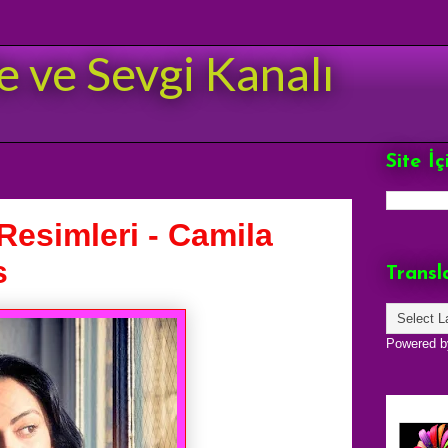
e ve Sevgi Kanalı
Site İ
esimleri - Camila
s
Transl
Powered 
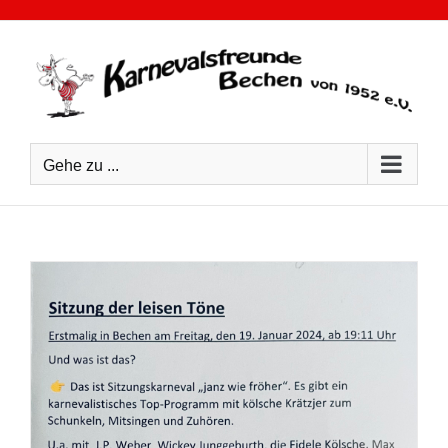
Zum
Inhalt
springen
Gehe zu ...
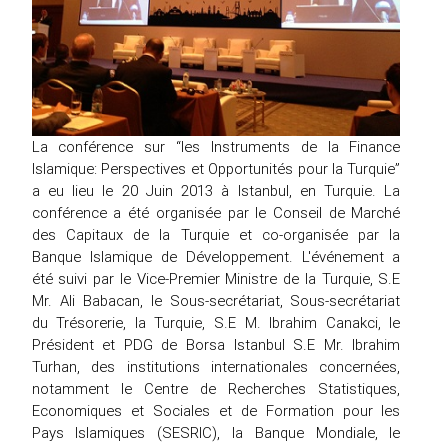
La conférence sur “les Instruments de la Finance
Islamique: Perspectives et Opportunités pour la Turquie”
a eu lieu le 20 Juin 2013 à Istanbul, en Turquie. La
conférence a été organisée par le Conseil de Marché
des Capitaux de la Turquie et co-organisée par la
Banque Islamique de Développement. L'événement a
été suivi par le Vice-Premier Ministre de la Turquie, S.E
Mr. Ali Babacan, le Sous-secrétariat, Sous-secrétariat
du Trésorerie, la Turquie, S.E M. Ibrahim Canakci, le
Président et PDG de Borsa Istanbul S.E Mr. Ibrahim
Turhan, des institutions internationales concernées,
notamment le Centre de Recherches Statistiques,
Economiques et Sociales et de Formation pour les
Pays Islamiques (SESRIC), la Banque Mondiale, le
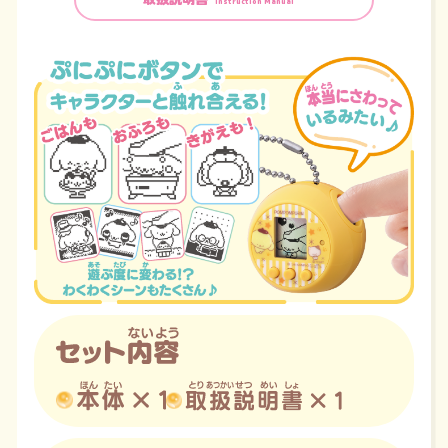
Instruction Manual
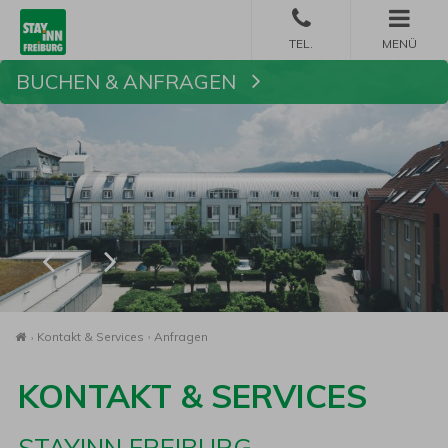
MENÜ
BUCHEN & ANFRAGEN
Buchen
Startseite
Kontakt & Services
Anfragen
KONTAKT & SERVICES
STAYINN FREIBURG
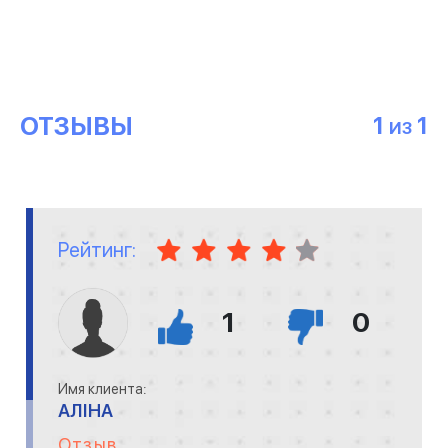
ОТЗЫВЫ
1
1
ИЗ
Рейтинг:
1
0
Имя клиента:
АЛІНА
Отзыв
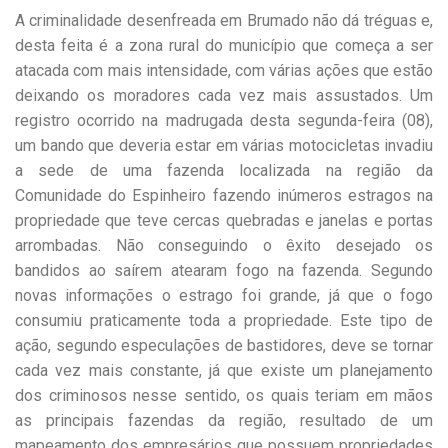
A criminalidade desenfreada em Brumado não dá tréguas e,
desta feita é a zona rural do município que começa a ser
atacada com mais intensidade, com várias ações que estão
deixando os moradores cada vez mais assustados. Um
registro ocorrido na madrugada desta segunda-feira (08),
um bando que deveria estar em várias motocicletas invadiu
a sede de uma fazenda localizada na região da
Comunidade do Espinheiro fazendo inúmeros estragos na
propriedade que teve cercas quebradas e janelas e portas
arrombadas. Não conseguindo o êxito desejado os
bandidos ao saírem atearam fogo na fazenda. Segundo
novas informações o estrago foi grande, já que o fogo
consumiu praticamente toda a propriedade. Este tipo de
ação, segundo especulações de bastidores, deve se tornar
cada vez mais constante, já que existe um planejamento
dos criminosos nesse sentido, os quais teriam em mãos
as principais fazendas da região, resultado de um
mapeamento dos empresários que possuem propriedades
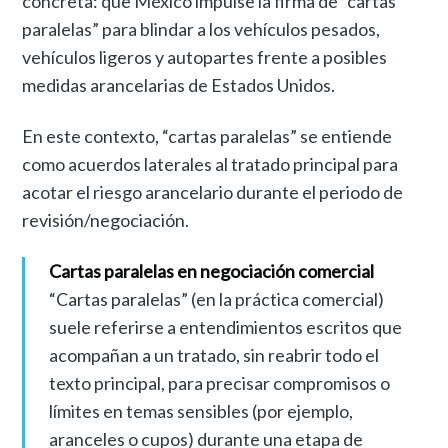
concreta: que México impulse la firma de “cartas
paralelas” para blindar a los vehículos pesados,
vehículos ligeros y autopartes frente a posibles
medidas arancelarias de Estados Unidos.
En este contexto, “cartas paralelas” se entiende
como acuerdos laterales al tratado principal para
acotar el riesgo arancelario durante el periodo de
revisión/negociación.
Cartas paralelas en negociación comercial
“Cartas paralelas” (en la práctica comercial)
suele referirse a entendimientos escritos que
acompañan a un tratado, sin reabrir todo el
texto principal, para precisar compromisos o
límites en temas sensibles (por ejemplo,
aranceles o cupos) durante una etapa de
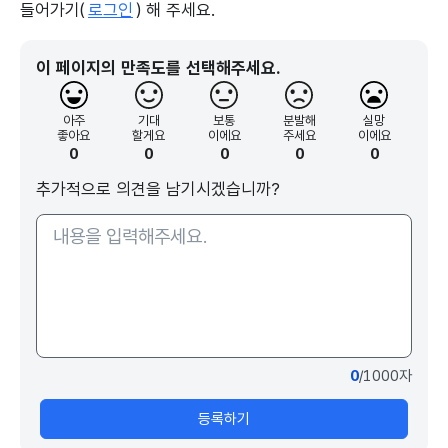
들어가기(
로그인
) 해 주세요.
이 페이지의 만족도를 선택해주세요.
아주
기대
보통
분발해
실망
좋아요
할게요
이에요
주세요
이에요
0
0
0
0
0
추가적으로 의견을 남기시겠습니까?
0
/1000자
등록하기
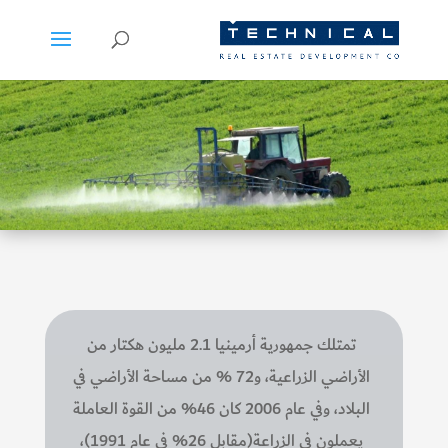
تمتلك جمهورية أرمينيا 2.1 مليون هكتار من
الأراضي الزراعية، و72 % من مساحة الأراضي في
البلاد، وفي عام 2006 كان 46% من القوة العاملة
يعملون في الزراعة(مقابل 26% في عام 1991)،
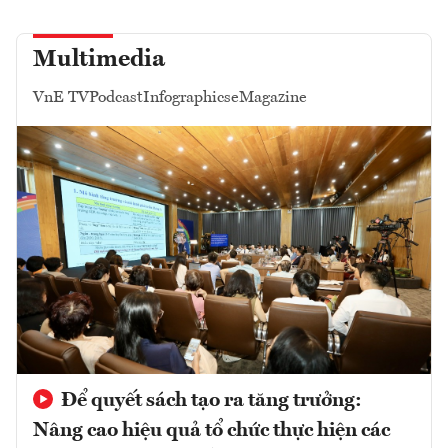
Multimedia
VnE TV
Podcast
Infographics
eMagazine
Để quyết sách tạo ra tăng trưởng:
Nâng cao hiệu quả tổ chức thực hiện các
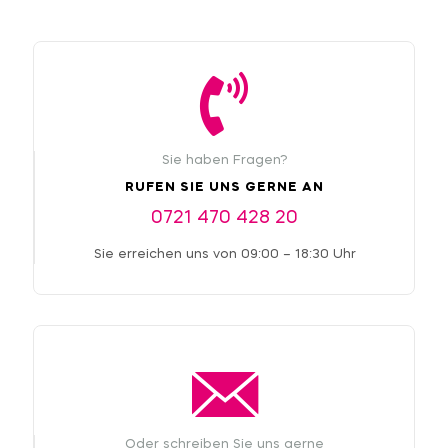
Sie haben Fragen?
RUFEN SIE UNS GERNE AN
0721 470 428 20
Sie erreichen uns von 09:00 – 18:30 Uhr
Oder schreiben Sie uns gerne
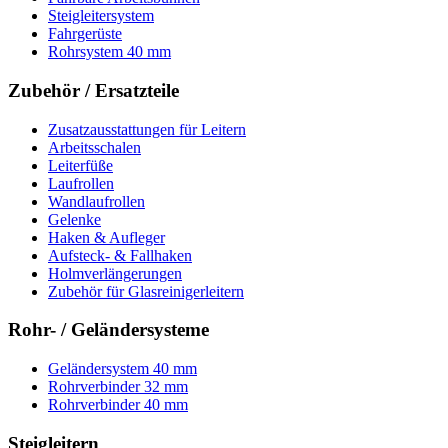
Steigleitersystem
Fahrgerüste
Rohrsystem 40 mm
Zubehör / Ersatzteile
Zusatzausstattungen für Leitern
Arbeitsschalen
Leiterfüße
Laufrollen
Wandlaufrollen
Gelenke
Haken & Aufleger
Aufsteck- & Fallhaken
Holmverlängerungen
Zubehör für Glasreinigerleitern
Rohr- / Geländersysteme
Geländersystem 40 mm
Rohrverbinder 32 mm
Rohrverbinder 40 mm
Steigleitern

________

Exercise: The task calls for every line of the material that contains the string "durante".

Response below:
acotar el riesgo arancelario durante el periodo de
aranceles o cupos) durante una etapa de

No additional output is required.